Assigned task: Output all the entries word for word. Omit the pictures.

Input records:

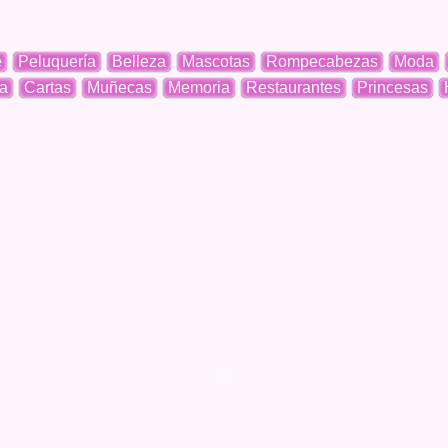
e
Peluquería
Belleza
Mascotas
Rompecabezas
Moda
a
Cartas
Muñecas
Memoria
Restaurantes
Princesas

Solved exercise:
e
Peluquería
Belleza
Mascotas
Rompecabezas
Moda
a
Cartas
Muñecas
Memoria
Restaurantes
Princesas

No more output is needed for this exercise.